Counter-jihad

Counter-jihad, also spelled counterjihad and known as the counter-jihad movement,[1] is a self-titled political current loosely consisting of authors, bloggers, think tanks, street movements and campaign organisations all linked by apocalyptic beliefs that view Islam not as a religion but as a worldview that constitutes an existential threat to Western civilization. Consequently, Counter-jihadists consider all Muslims as a potential threat, especially when they are already living within Western boundaries.[2] Western Muslims accordingly are portrayed as "fifth column", collectively seeking to destabilize Western nations' identity and values for the benefit of an international Islamic movement intent on the establishment of a caliphate in Western countries.[3][4] The counter-jihad movement has been variously described as anti-Islamic,[5][6][7] Islamophobic,[8][9][10][11] inciting hatred against Muslims,[12] and far-right.[5][11][13] Influential figures in the movement include the far-right anti-Muslim conspiracy theorists Pamela Geller and Robert Spencer.

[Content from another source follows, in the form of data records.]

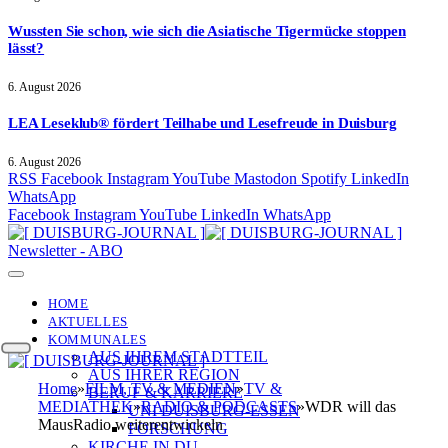
Wussten Sie schon, wie sich die Asiatische Tigermücke stoppen
lässt?
6. August 2026
LEA Leseklub® fördert Teilhabe und Lesefreude in Duisburg
6. August 2026
RSS
Facebook
Instagram
YouTube
Mastodon
Spotify
LinkedIn
WhatsApp
Facebook
Instagram
YouTube
LinkedIn
WhatsApp
Newsletter - ABO
HOME
AKTUELLES
KOMMUNALES
AUS IHREM STADTTEIL
AUS IHRER REGION
Home
»
FILM, TV & MEDIEN
»
TV &
BERUF & KARRIERE
MEDIATHEK
»
RADIO & PODCASTS
»
WDR will das
UNI DUISBURG-ESSEN
MausRadio weiterentwickeln
FORSCHUNG
KIRCHE IN DU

While the roots of the movement go back to the 1980s, it did not gain significant momentum until after the September 11 attacks in 2001 and the 7 July 2005 London bombings. As far back as 2006, online commentators such as Fjordman were identified as playing a key role in forwarding the nascent counter-jihad ideology.[4] The movement received considerable attention following the lone wolf attacks by right-wing extremist Anders Behring Breivik whose manifesto extensively reproduced the writings of prominent counter-jihad bloggers, and following the emergence of prominent street movements such as the English Defence League (EDL).[4] The movement has adherents both in Europe and in North America. The European wing is more focused on the alleged cultural threat to European traditions stemming from immigrant Muslim populations, while the American wing emphasizes an alleged external threat, essentially terrorist in nature.[5]

Several academic accounts have presented conspiracy theory as a key component of the counter-jihad movement.[14] On a day-to-day level, it seeks to generate outrage at perceived Muslim crimes.[15]